#### PROBLEM
Could you give back every record below exactly, leaving out the pictures?

#### SOURCE DATA
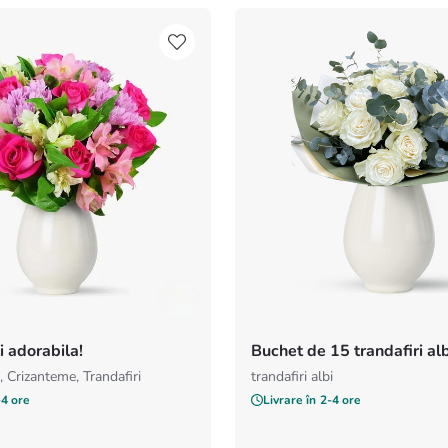
i adorabila!
Buchet de 15 trandafiri alb
 Crizanteme, Trandafiri
trandafiri albi
-4 ore
Livrare în
2-4 ore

#### RESPONSE AREA
i adorabila!
Buchet de 15 trandafiri alb
 Crizanteme, Trandafiri
trandafiri albi
-4 ore
Livrare în
2-4 ore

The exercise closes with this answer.